Extracted entries:
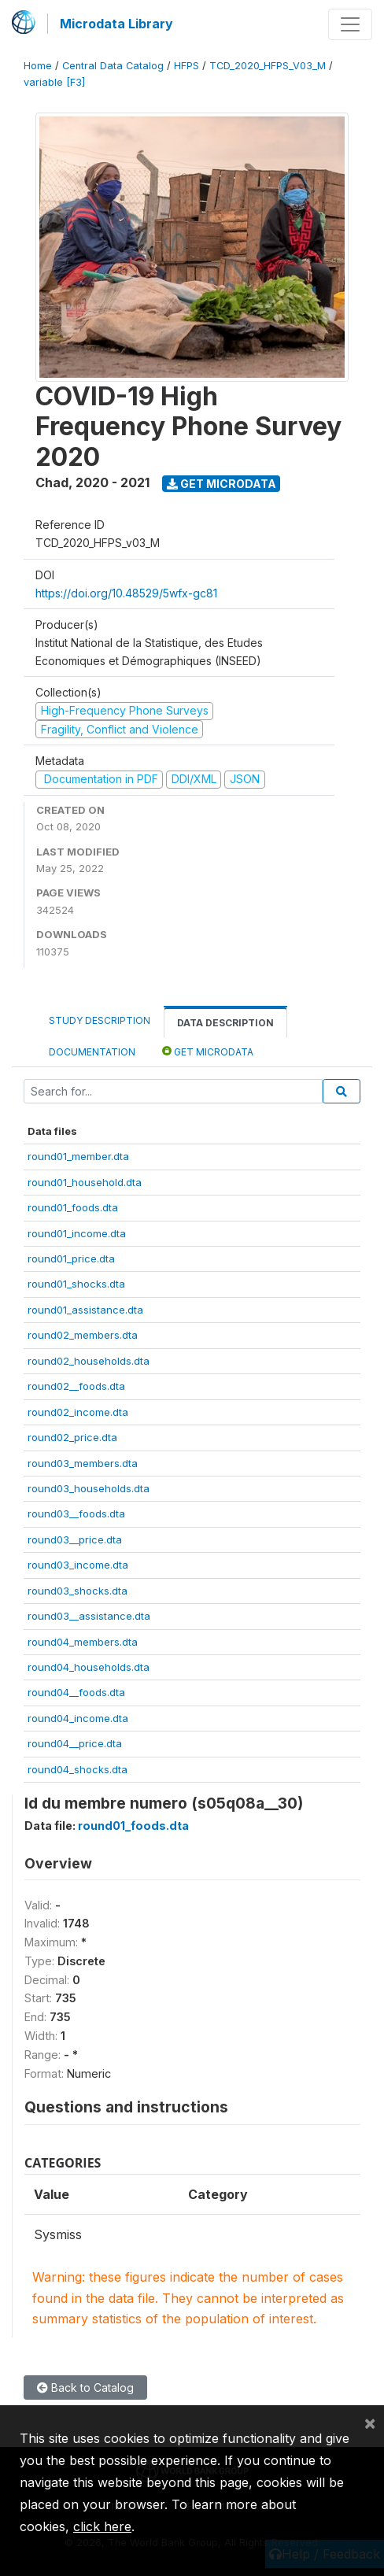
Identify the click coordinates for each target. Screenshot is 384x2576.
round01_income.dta (77, 1233)
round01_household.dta (85, 1182)
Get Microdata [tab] (207, 1051)
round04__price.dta (75, 1743)
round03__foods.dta (76, 1513)
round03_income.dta (78, 1564)
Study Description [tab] (99, 1020)
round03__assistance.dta (89, 1616)
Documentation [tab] (92, 1052)
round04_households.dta (89, 1667)
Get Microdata (221, 483)
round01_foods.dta (73, 1207)
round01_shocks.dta (76, 1283)
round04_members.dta (83, 1641)
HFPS (186, 66)
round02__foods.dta (76, 1386)
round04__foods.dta (76, 1692)
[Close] (370, 2422)
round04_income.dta (78, 1718)
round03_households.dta (89, 1488)
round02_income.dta (78, 1412)
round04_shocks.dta (77, 1769)
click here (102, 2526)
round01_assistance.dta (85, 1309)
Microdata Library (116, 23)
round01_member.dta (78, 1156)
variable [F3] (54, 82)
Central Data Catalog (113, 66)
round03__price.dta (75, 1539)
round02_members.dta (83, 1335)
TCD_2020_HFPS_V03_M (267, 66)
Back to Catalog (85, 2387)
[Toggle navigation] (350, 24)
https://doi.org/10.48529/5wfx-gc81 (126, 593)
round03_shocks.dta (77, 1590)
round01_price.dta (71, 1258)
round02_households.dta (89, 1361)
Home (38, 66)
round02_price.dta (72, 1437)
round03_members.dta (83, 1463)
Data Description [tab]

Task brief:
State the number of lines of the preceding material in which the word "Description" is found, and nothing more.

Solution to this problem:
2